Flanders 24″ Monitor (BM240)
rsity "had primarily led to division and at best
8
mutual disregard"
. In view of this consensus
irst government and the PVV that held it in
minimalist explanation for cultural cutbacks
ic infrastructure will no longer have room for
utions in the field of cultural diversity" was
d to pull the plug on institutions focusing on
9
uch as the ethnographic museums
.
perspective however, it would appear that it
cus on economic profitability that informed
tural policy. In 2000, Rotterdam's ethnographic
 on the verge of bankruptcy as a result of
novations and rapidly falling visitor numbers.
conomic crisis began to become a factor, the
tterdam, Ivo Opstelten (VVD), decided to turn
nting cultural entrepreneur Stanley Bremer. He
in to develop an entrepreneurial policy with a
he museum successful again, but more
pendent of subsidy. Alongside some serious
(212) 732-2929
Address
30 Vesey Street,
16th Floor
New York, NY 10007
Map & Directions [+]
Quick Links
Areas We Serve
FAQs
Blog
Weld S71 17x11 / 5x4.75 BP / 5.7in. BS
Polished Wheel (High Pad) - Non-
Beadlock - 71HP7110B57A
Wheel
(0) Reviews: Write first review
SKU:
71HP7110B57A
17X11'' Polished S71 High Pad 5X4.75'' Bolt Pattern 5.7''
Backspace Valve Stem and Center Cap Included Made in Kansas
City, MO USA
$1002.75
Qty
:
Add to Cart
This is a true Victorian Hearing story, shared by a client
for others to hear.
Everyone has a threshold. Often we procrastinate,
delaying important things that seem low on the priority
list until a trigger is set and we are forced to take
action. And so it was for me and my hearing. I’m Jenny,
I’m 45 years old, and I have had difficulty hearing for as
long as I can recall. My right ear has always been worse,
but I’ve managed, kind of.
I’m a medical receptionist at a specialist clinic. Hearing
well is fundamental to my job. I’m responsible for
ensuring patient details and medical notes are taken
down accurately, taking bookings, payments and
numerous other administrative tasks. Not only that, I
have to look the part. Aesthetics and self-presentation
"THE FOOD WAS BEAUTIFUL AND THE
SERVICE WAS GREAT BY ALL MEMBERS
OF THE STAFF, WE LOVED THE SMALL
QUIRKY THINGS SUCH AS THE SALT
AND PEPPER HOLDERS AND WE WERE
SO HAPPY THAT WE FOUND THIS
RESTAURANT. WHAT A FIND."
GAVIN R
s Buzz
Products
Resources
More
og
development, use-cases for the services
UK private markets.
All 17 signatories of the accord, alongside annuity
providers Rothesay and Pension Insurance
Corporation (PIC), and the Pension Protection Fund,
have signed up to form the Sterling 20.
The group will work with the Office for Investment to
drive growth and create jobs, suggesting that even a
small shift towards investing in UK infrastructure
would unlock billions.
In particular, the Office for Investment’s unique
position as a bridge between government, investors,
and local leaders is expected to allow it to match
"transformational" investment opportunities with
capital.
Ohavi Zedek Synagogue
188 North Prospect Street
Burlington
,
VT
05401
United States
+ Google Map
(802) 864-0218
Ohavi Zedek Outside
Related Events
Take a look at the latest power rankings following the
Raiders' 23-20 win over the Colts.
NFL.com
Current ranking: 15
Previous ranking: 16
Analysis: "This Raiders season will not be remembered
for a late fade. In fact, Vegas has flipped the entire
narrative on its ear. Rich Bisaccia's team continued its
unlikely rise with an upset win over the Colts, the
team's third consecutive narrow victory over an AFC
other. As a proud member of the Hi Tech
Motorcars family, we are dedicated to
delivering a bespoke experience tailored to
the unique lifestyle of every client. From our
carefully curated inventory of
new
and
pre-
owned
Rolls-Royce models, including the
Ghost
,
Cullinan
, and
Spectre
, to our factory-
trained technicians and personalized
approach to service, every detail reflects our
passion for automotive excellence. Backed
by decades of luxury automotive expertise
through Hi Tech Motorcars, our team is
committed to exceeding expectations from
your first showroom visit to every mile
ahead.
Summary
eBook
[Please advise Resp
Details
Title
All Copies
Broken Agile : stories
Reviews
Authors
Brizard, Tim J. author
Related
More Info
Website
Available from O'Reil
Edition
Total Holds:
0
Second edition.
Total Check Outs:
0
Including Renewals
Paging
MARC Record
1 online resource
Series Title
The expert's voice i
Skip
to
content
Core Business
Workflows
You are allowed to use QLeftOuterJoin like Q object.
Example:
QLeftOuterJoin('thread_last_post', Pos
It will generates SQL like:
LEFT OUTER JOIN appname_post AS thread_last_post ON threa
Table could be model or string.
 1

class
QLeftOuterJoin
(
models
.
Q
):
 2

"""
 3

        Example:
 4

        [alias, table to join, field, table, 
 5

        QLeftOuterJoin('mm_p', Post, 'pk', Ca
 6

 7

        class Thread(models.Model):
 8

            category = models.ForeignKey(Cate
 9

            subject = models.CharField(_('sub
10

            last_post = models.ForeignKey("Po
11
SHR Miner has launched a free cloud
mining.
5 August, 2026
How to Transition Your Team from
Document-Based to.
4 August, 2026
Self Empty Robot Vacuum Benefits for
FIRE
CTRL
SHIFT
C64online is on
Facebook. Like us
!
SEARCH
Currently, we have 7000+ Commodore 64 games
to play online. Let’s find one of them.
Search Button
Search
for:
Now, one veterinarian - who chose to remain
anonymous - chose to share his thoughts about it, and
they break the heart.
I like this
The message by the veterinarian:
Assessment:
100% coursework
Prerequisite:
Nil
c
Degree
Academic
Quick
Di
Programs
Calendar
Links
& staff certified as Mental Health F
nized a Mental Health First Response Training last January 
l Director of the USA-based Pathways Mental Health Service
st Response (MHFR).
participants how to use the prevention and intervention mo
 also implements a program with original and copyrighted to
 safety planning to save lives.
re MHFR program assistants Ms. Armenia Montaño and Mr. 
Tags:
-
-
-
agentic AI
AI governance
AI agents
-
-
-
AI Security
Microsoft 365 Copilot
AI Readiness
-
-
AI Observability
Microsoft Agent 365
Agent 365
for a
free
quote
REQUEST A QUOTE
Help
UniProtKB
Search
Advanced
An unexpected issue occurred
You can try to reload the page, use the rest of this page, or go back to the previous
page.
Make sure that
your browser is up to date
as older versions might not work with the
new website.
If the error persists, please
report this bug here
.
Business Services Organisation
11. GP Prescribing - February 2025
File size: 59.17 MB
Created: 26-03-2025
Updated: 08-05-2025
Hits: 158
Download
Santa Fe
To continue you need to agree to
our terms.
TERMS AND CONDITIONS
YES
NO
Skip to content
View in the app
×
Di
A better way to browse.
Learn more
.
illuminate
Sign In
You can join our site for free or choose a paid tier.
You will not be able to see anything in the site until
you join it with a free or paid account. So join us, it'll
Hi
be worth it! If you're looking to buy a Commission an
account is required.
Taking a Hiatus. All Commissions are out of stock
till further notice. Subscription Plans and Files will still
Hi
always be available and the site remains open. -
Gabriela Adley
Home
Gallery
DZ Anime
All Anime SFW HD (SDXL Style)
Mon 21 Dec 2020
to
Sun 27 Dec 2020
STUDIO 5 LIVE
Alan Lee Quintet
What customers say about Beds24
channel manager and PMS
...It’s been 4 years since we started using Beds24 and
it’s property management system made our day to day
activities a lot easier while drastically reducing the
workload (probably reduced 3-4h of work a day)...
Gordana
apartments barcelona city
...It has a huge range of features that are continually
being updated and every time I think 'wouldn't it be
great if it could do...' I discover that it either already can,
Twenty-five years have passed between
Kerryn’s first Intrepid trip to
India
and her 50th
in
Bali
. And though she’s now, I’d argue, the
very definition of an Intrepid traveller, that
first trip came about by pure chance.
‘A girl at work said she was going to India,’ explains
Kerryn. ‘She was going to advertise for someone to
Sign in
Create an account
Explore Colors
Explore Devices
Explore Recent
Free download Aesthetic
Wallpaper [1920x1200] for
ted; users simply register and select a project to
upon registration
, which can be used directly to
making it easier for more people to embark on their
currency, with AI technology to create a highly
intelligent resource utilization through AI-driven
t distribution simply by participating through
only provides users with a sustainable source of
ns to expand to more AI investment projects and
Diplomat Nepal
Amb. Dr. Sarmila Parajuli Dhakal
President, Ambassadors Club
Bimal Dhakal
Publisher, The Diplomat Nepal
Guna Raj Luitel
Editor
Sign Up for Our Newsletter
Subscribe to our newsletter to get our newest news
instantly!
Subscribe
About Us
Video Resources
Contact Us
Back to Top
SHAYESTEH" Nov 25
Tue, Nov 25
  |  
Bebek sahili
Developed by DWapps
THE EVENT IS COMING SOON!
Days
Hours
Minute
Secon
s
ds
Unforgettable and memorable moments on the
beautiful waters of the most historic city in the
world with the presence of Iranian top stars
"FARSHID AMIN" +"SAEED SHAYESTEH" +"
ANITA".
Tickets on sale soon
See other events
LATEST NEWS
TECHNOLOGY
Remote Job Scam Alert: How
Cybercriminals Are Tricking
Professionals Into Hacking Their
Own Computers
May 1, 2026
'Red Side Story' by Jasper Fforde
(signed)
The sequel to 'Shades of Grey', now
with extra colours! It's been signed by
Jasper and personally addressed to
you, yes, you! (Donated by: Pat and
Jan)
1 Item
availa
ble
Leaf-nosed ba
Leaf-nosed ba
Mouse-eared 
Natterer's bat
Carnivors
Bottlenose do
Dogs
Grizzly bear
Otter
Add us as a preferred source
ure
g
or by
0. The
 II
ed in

__________________________________________________

# [Action item]
From the first line of the data above to the line containing "cus on economic profitability that informed", repeat everything exactly and add nothing.

# [Answer to this exercise]
Flanders 24″ Monitor (BM240)
rsity "had primarily led to division and at best
8
mutual disregard"
. In view of this consensus
irst government and the PVV that held it in
minimalist explanation for cultural cutbacks
ic infrastructure will no longer have room for
utions in the field of cultural diversity" was
d to pull the plug on institutions focusing on
9
uch as the ethnographic museums
.
perspective however, it would appear that it
cus on economic profitability that informed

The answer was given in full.